Chapter 4: Following the Implementation Steps of the Regional Action Framework

Over the past decade, national governments have made significant progress in implementing institutional and legal reforms, enhanced business processes, capacity-building initiatives, and digital transformation to strengthen CRVS systems across Asia and the Pacific. A critical enabler of this progress has been the Regional Action Framework, which provided eight implementation steps that members and associate members of ESCAP have increasingly completed. Key drivers of success include proactive, context-specific strategies, strong political will, and the mobilization of financial and technical resources.

A crucial component of CRVS system improvement is the establishment of a national coordination mechanism. By 2024, 34 countries and territories had set up such a mechanism, facilitating multisectoral collaboration, particularly between civil registration authorities, health ministries, and national statistical offices. However, challenges persist: 13 members and associate members have yet to implement such mechanisms, and another 15 have not reported their status. Even in countries with functional systems, formal coordination structures are often missing, highlighting an area for further development.

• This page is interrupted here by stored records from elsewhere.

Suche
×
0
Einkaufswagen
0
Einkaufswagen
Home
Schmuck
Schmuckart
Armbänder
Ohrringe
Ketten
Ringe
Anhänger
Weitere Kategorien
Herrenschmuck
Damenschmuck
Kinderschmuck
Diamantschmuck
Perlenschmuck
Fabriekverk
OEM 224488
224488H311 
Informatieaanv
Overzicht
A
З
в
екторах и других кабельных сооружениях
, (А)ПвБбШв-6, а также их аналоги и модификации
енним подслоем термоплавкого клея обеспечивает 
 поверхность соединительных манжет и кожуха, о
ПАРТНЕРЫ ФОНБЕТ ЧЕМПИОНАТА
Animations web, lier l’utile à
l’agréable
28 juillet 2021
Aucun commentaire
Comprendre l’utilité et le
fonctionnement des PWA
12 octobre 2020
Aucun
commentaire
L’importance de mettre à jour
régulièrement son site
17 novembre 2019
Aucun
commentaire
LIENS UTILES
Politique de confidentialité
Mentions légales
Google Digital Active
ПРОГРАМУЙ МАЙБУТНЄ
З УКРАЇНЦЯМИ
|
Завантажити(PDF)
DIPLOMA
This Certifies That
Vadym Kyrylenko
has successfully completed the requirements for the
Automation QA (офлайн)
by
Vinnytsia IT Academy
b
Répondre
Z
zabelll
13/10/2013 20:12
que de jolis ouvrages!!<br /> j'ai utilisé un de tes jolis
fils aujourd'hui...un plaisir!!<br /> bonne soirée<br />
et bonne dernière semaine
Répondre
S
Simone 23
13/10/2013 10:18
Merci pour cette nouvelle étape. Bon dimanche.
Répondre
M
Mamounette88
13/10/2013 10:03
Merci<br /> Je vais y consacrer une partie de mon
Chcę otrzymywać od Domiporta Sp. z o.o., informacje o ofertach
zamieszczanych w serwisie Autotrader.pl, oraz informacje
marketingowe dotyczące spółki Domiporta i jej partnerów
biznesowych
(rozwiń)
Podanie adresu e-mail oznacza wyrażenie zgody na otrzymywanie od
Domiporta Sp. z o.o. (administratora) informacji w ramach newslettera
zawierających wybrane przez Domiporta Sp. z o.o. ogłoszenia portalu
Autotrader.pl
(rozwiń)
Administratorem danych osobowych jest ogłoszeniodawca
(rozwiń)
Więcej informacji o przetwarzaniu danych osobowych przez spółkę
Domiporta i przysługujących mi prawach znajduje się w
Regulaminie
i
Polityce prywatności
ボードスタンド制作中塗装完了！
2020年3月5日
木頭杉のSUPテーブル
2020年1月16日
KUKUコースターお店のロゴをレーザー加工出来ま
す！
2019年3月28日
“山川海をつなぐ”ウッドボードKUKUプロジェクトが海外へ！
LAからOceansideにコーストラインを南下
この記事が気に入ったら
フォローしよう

Regional collaboration has also played a pivotal role. Platforms such as the Regional Steering Group for CRVS in Asia and the Pacific and the Asian and Pacific CRVS Partnership have enabled knowledge sharing, technical assistance, and strategic coordination. Subregional networks—including the Pacific Civil Registrars Network (PCRN), Civil Registration Professionals of South Asia (CR8) and South-East Asia Civil Registration Professionals Network—have supported tailored, peer-to-peer learning and solutions for shared challenges within their sub-regions.

Comprehensive, standards-based assessments are another important tool for strengthening CRVS. These evaluations assess legal frameworks, business processes, registration completeness and coverage, and data quality. Since 2014, 26 members and associate members have conducted such assessments, six are planning to do so, while 14 have yet to initiate any, and 16 have not reported. These tools, including the earlier ones developed by WHO and University of Queensland School of Public Health, have been essential in identifying gaps and guiding reforms.

Inequality assessment is an important implementation step; however, progress on assessing inequalities within CRVS systems remains limited. Only 10 members and associate members of ESCAP have completed inequality assessments, five are planning to conduct the assessment while 32 have yet to initiate one. These assessments are essential to ensure coverage for marginalized groups, including indigenous peoples, migrants, and stateless persons.

Equally crucial is the development of multisectoral national CRVS strategies. A comprehensive strategy includes a work plan, budget, stakeholder roles, and alignment with regional and global goals. By 2024, only 16 members and associate members had developed such strategies, with seven planning to do so. Similarly, monitoring and reporting frameworks are lacking—only 11 countries and territories have established such systems, despite their importance for evaluating progress and guiding interventions. Seven intend to develop the framework, 29 remain without one, and 15 did not provide information.

In conclusion, while significant strides have been made in CRVS reform, major gaps remain, especially in inequality assessments, monitoring systems, and national strategies. Continued technical support, strengthened coordination, and sustained political will are essential to realize the goal of universal and responsive CRVS systems in the region.